[Transcribed page contents]
Start of Block

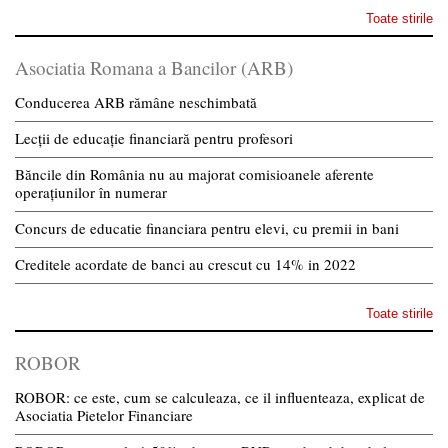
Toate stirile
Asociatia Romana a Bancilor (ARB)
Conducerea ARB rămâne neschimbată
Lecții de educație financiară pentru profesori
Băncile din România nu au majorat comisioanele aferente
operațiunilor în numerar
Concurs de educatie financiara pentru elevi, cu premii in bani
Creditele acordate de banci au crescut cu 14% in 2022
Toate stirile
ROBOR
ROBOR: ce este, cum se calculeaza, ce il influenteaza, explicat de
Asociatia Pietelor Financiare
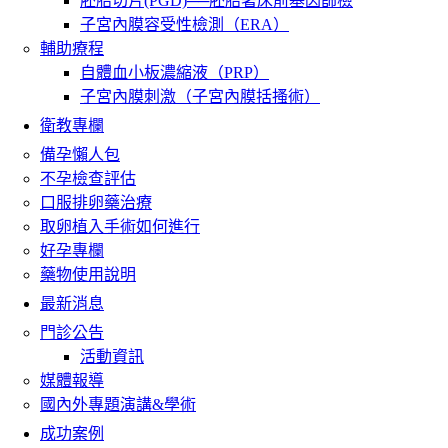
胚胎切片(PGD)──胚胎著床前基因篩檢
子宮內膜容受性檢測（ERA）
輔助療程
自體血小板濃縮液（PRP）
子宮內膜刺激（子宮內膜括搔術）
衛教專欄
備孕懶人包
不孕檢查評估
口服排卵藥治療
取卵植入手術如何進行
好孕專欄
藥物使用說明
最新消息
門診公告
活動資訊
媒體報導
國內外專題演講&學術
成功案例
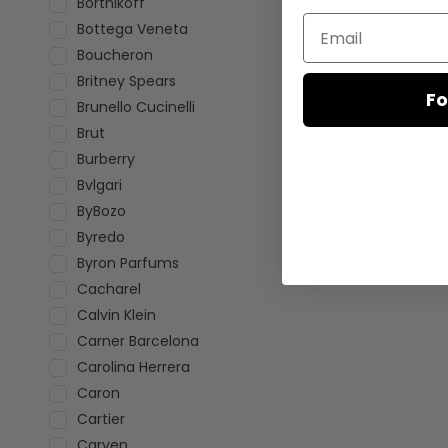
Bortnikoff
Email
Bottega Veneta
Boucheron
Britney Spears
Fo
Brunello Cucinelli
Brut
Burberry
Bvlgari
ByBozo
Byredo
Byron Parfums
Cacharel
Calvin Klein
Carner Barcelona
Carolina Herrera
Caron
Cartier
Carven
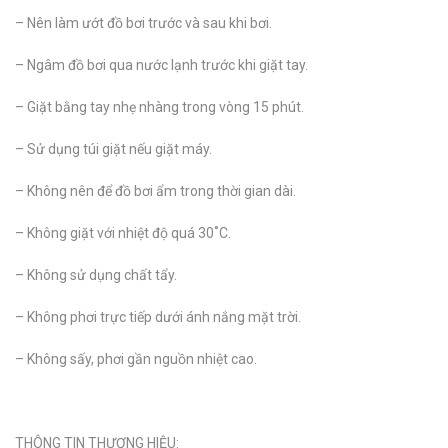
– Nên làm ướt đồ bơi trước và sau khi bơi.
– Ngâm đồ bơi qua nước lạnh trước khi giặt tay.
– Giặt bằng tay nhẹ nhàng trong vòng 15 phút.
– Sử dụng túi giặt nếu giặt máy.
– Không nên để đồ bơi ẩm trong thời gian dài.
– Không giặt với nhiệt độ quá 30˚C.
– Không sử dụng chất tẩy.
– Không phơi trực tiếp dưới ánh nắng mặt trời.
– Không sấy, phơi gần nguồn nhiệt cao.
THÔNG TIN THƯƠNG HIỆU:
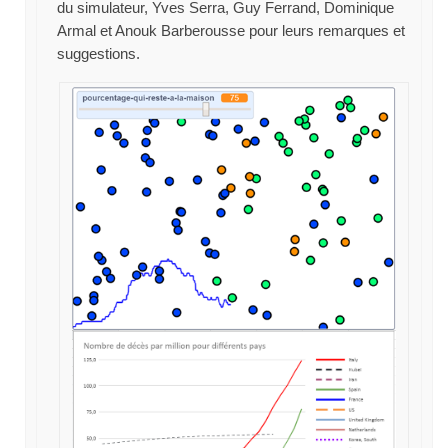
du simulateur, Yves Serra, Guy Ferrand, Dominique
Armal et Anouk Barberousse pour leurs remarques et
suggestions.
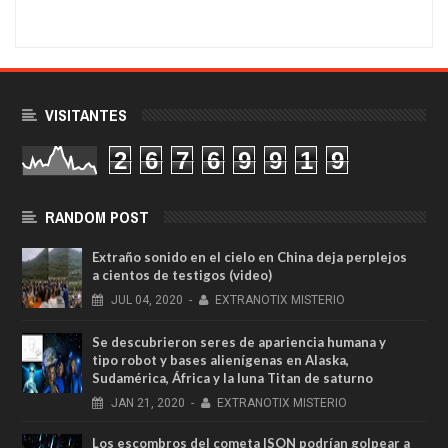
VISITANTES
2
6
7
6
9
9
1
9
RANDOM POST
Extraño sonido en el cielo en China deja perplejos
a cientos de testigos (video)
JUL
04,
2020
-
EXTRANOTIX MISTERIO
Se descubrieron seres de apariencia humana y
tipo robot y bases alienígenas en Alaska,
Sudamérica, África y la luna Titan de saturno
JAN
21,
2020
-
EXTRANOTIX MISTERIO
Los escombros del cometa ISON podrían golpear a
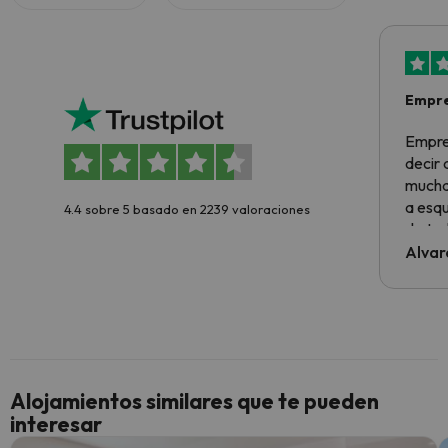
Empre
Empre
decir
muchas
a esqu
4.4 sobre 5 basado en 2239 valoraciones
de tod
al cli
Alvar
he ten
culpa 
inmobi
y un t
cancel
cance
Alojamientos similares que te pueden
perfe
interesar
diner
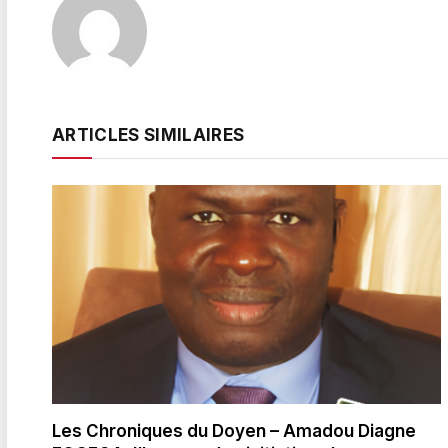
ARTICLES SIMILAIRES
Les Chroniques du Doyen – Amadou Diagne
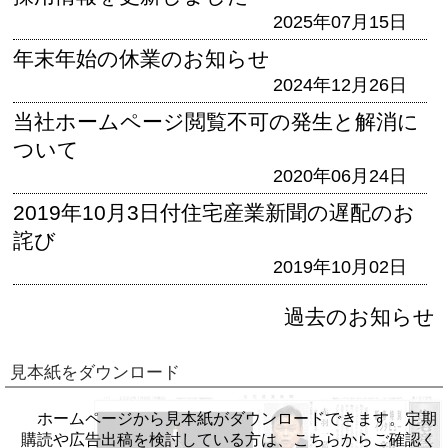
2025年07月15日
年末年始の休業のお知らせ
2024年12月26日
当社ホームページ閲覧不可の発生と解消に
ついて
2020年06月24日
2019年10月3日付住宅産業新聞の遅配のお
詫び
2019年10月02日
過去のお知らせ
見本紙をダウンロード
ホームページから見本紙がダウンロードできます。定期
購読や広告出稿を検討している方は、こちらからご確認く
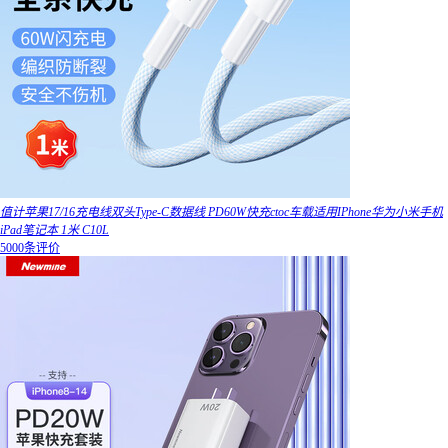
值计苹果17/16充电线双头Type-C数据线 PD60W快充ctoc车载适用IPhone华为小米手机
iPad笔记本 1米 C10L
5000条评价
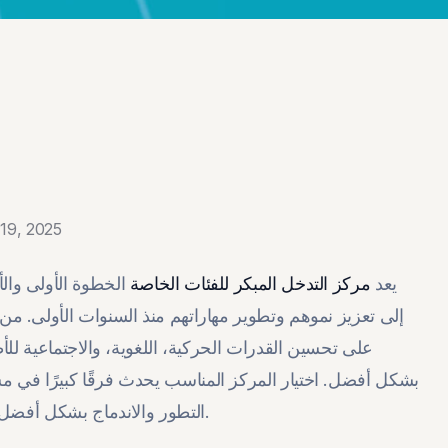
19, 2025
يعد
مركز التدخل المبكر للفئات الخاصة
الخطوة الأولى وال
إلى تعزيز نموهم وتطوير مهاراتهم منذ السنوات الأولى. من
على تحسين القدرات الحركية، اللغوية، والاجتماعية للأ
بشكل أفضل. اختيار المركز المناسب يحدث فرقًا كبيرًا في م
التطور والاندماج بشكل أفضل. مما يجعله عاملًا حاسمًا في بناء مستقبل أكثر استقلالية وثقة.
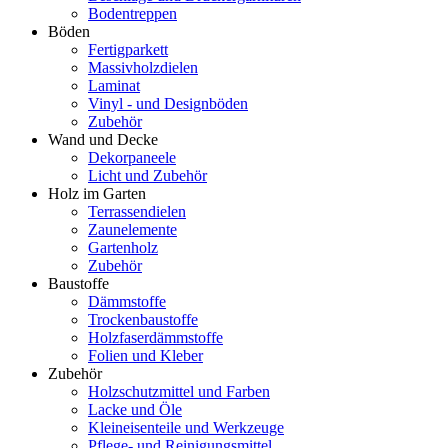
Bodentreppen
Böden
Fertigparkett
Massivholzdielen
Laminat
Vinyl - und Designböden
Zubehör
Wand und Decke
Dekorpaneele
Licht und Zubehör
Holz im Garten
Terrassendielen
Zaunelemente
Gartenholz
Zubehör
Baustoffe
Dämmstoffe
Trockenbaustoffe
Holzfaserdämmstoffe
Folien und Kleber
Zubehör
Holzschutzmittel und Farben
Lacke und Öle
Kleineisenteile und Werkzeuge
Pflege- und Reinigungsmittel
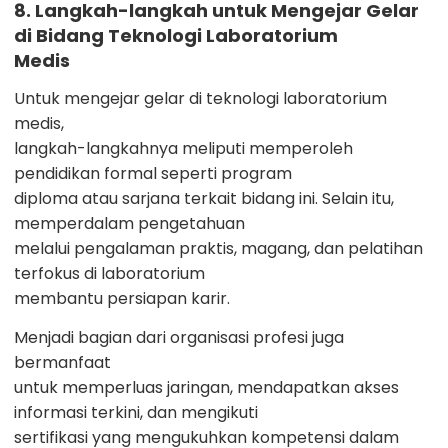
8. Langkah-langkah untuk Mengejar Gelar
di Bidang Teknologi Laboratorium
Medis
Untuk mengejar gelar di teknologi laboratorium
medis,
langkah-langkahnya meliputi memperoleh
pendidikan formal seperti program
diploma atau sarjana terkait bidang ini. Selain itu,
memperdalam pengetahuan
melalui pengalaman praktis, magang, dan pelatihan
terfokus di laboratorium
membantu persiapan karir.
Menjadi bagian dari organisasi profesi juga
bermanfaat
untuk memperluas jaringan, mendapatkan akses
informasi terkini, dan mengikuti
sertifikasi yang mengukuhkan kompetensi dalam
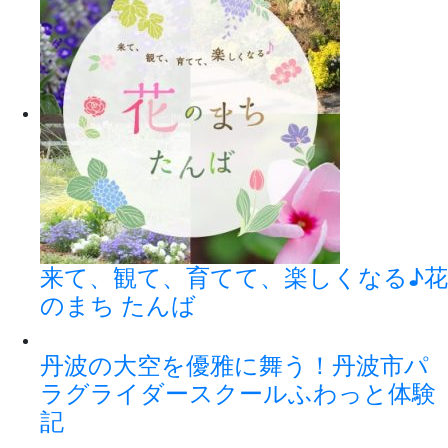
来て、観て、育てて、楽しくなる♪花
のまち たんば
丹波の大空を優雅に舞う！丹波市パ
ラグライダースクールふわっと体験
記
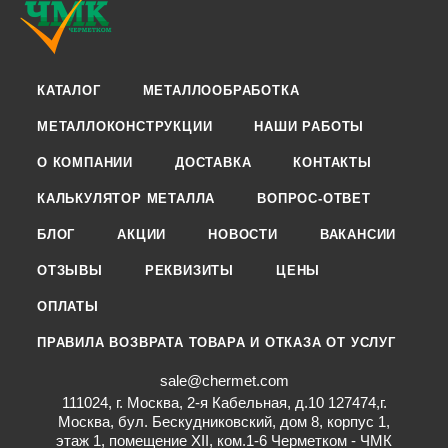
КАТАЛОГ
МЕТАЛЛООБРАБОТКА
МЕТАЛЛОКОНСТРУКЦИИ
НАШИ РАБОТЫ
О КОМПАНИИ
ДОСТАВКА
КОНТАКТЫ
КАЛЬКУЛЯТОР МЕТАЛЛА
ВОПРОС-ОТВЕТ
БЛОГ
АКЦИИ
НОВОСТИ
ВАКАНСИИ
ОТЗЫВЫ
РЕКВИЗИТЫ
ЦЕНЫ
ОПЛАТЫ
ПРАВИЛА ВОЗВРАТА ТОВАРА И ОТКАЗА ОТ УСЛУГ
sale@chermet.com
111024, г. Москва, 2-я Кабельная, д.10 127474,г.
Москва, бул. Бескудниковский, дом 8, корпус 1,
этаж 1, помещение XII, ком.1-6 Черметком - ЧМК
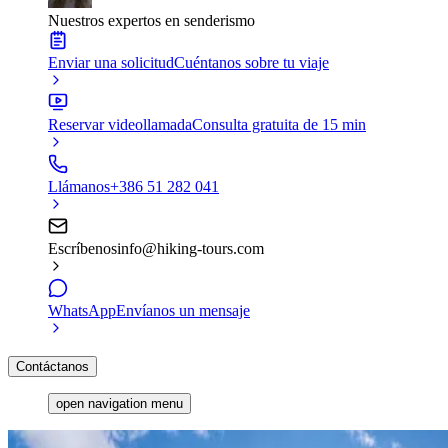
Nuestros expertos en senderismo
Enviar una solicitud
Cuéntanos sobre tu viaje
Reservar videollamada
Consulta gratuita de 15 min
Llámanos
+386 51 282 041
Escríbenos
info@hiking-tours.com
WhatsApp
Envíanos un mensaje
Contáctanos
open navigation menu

End of Block

Print once more, exactly, the lines from the one with "этаж 1, помещение" through the last line of the data, both ends included, without any pictures.

* _RESULT FOR THIS EXERCISE_
этаж 1, помещение XII, ком.1-6 Черметком - ЧМК
Nuestros expertos en senderismo
Enviar una solicitud
Cuéntanos sobre tu viaje
Reservar videollamada
Consulta gratuita de 15 min
Llámanos
+386 51 282 041
Escríbenos
info@hiking-tours.com
WhatsApp
Envíanos un mensaje
Contáctanos
open navigation menu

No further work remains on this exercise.